Union members will vote on the conditions of the contract, and the outcome will determine whether the bargaining team will have to continue negotiating with the university. The strike was called off because the UC Student-Workers Union, United Auto Workers Local 2865, tentatively agreed to the terms of the contract, which includes a no-strike clause.
The 10-day strike would have started Saturday, the same day as the start of finals week for UC campuses on the quarter system. All UC campuses except UC Berkeley and UC Merced operate on the quarter system.
“We’re happy to have averted a strike that would have disrupted our students and their education during finals week,” said UC spokesperson Shelly Meron.
At UC Berkeley, some graduate students who are teaching summer courses also intended to participate in the strike to act in solidarity with union members on other UC campuses, said Amanda Armstrong, a campus graduate student who was on the bargaining team for UAW 2865.
The new four-year contract proposes a raise in salary with a 5 percent increase in the first year, a 4 percent increase in the second and third years and a 3 percent increase in the fourth year. Collectively, these new parameters amount to a 16 percent increase in salary over the four-year length of the contract.
Without the increase, student academic employees usually receive about $17,000 per year, which is lower than the average salary of student academic employees at competing universities, according to Caroline McKusick, an executive board member of UAW 2865.
The salaries for these student employees, however, are based on their part-time appointments.
The proposed increases close one-third of the gap between the average salaries of UC teaching assistants and the average salaries of teaching assistants at competing universities, according to Armstrong.
The strike was planned in opposition to the university’s alleged intimidation toward its teaching assistants, McKusick said. In April, members of UAW 2865 also went on strike against unfair labor practices and intimidation.
“We don’t condone any type of intimidation,” Meron said, adding that the university contends it has done nothing wrong or illegal and that the place to resolve these concerns is with the Public Employment Relations Board.
Armstrong said although the university was previously unwilling to discuss certain issues, including undocumented graduate students, she is pleased union members were able to make progress with the recent negotiations.
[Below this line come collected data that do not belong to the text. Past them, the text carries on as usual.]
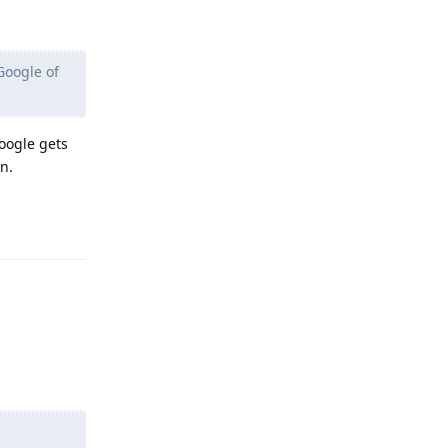
Google of
oogle gets
n.
Reply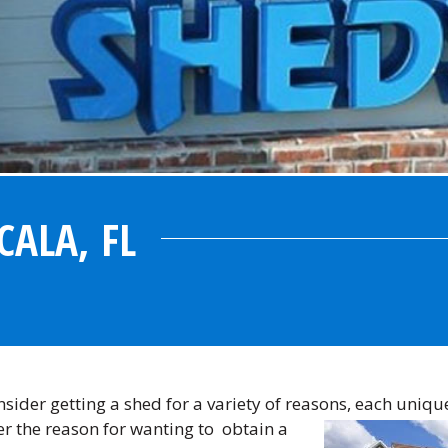
CALA, FL
ider getting a shed for a variety of reasons, each uniqu
er the reason for wanting to
obtain a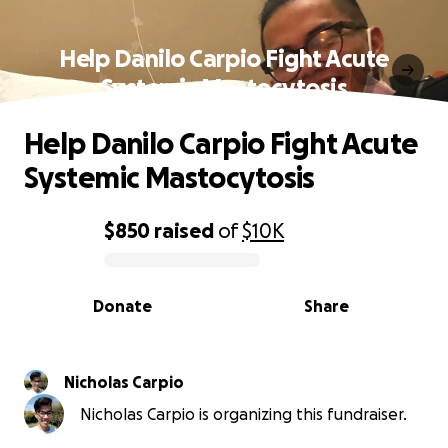
Help Danilo Carpio Fight Acute
Systemic Mastocytosis
Help Danilo Carpio Fight Acute
Systemic Mastocytosis
$850
raised
of
$10K
0% complete
Donate
Share
Nicholas Carpio
Nicholas Carpio is organizing this fundraiser.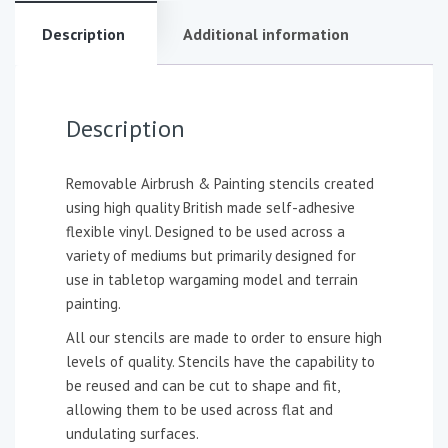
Description
Additional information
Description
Removable Airbrush & Painting stencils created
using high quality British made self-adhesive
flexible vinyl. Designed to be used across a
variety of mediums but primarily designed for
use in tabletop wargaming model and terrain
painting.
All our stencils are made to order to ensure high
levels of quality. Stencils have the capability to
be reused and can be cut to shape and fit,
allowing them to be used across flat and
undulating surfaces.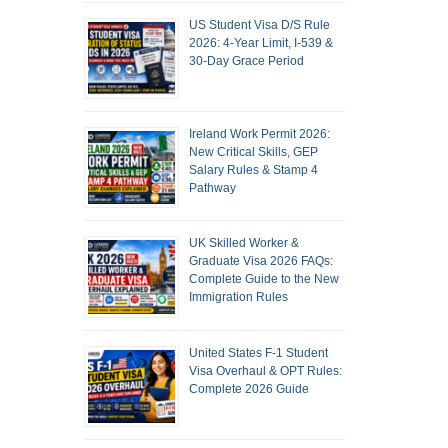
US Student Visa D/S Rule
2026: 4-Year Limit, I-539 &
30-Day Grace Period
Ireland Work Permit 2026:
New Critical Skills, GEP
Salary Rules & Stamp 4
Pathway
UK Skilled Worker &
Graduate Visa 2026 FAQs:
Complete Guide to the New
Immigration Rules
United States F-1 Student
Visa Overhaul & OPT Rules:
Complete 2026 Guide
“We were really aiming high with this contract, and it paid off,” Armstrong said. “We ended up with a pretty major victory.”
A previous version of this article implied that the university is meeting with United Auto Workers Local 2865 to discuss the alleged intimidation. In fact, the university believes that it has not done anything wrong or illegal and that the place to resolve these allegations is through the Public Employment Relations Board.
A previous version of this article also implied that the annual salary for student employees are for full-time appointments. In fact, the annual salary is for part-time appointments.
A previous version of this article incorrectly quoted UC spokesperson Shelly Meron as stating, “It’s good to have another contract settled, and we’re happy to have averted a strike that respected our students during finals week.” In fact, Meron said, “We’re happy to have averted a strike that would have disrupted our students and their education during finals week.”